Shortly after launching his independent foundry in 2015, Tobias Frere-Jones released Mallory, a typeface meant as a personal experiment reflecting his dual British-American identity. Like a child whose features echo those of generations of ancestors, Mallory combines elements of 1928’s very-British Gill Sans and London’s subdued vernacular typography with the muscular shapes of New York City signage, plus a dash of American Mergenthaler Linotype Company’s 1929 typeface Metro. While its allusions are many, the end result was a typeface that is very much its own thing.

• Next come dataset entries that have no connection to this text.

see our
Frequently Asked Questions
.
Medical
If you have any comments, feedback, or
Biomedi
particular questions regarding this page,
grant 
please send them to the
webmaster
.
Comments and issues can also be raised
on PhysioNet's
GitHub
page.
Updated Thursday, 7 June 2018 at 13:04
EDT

The font lends a relaxed feeling to text thanks to the letterforms’ soft geometric proportions, offset here and there with a dash of robust individualism. A MicroPlus style represents a fresh approach to the centuries-old practice of designing optical sizes, ensuring legibility down to the smallest imaginable sizes on both screen and page. Since its release, Mallory has proven to be a popular workhorse for projects around the world, including the Philippine Daily Inquirer, Mother Jones magazine, the Julián Castro presidential campaign, and identity and collateral systems for the 2016 Typographics festival. Its wide usage also meant it received a fair amount of user feedback, and in June Frere-Jones released an expanded family that addressed much of what he’d heard, and added 84 styles.

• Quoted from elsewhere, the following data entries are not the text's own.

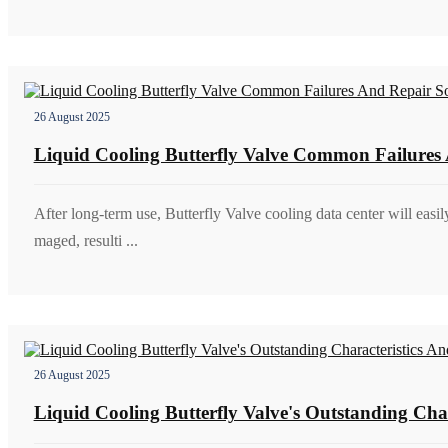
26 August 2025
Liquid Cooling Butterfly Valve Common Failures 
After long-term use, Butterfly Valve cooling data center will easil
maged, resulti ...
26 August 2025
Liquid Cooling Butterfly Valve's Outstanding Char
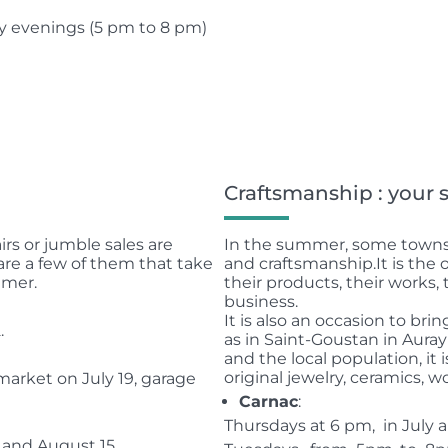
y evenings (5 pm to 8 pm)
Craftsmanship : your
irs or jumble sales are
In the summer, some towns 
are a few of them that take
and craftsmanship.
It is the
mmer.
their products, their works
business.
It is also an occasion to bri
.
as in Saint-Goustan in Aura
and the local population, it 
original jewelry, ceramics, w
arket on July 19, garage
Carnac
:
Thursdays at 6 pm, in July a
 and August 15.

“It was the ideal circumstance for typeface development: to play matchmaker between something I’d like to do and something that somebody needs.”
Frere-Jones began working on the update in 2017 after hearing from designers who wished for something narrower than the standard weights: a subtly compact version that could be used as an alternate text default width. (Many typeface families now include a slightly condensed version of the text weights, as it provides graphic designers the flexibility to work with copy meant for both print and screen use without having to mess around with the word count.) This was something Frere-Jones intended to provide from the start, but had to postpone to focus on the launch of his new foundry. Fortunately, a serendipitous request came along shortly after Mallory was released.

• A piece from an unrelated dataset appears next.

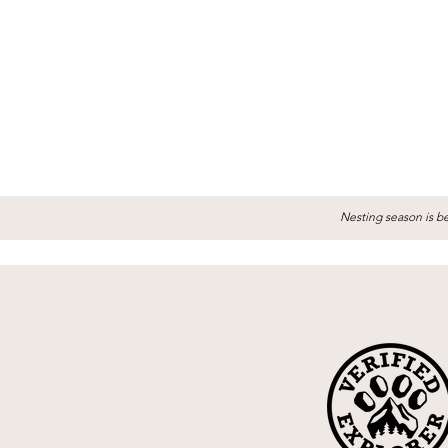
Nesting season is be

“A client asked us to create a condensed version of Mallory with a very specific rate of copyfit to match something they were already using,” he says. “That custom work opened up the whole design space. It was the ideal circumstance for typeface development: to play matchmaker between something I’d like to do and something that somebody needs.”
Frere-Jones repurposed some of that work to generate this latest commercially-available upgrade. Besides four new widths (including the Compact requested by users) that can fill out a much larger palette, new behind-the-scenes features such as improved programming and coding reduce the font file sizes and allow them to run faster on the web. A reallocation of vertical space supports improved screen media performance as well.
The late Gerard Unger pointed out that somehow, a typeface will always be a kind of self-portrait of its designer, and Mallory is no exception: it contains a great deal of Frere-Jones’s personal history embedded its characters. “I’ve come to believe that typefaces carry stories best when they have stories of their own,” he says in a blog post on his website. Mallory was a story carefully archived in the back of his mind for years, accumulating details and gaining in clarity, until the time felt right to tell it.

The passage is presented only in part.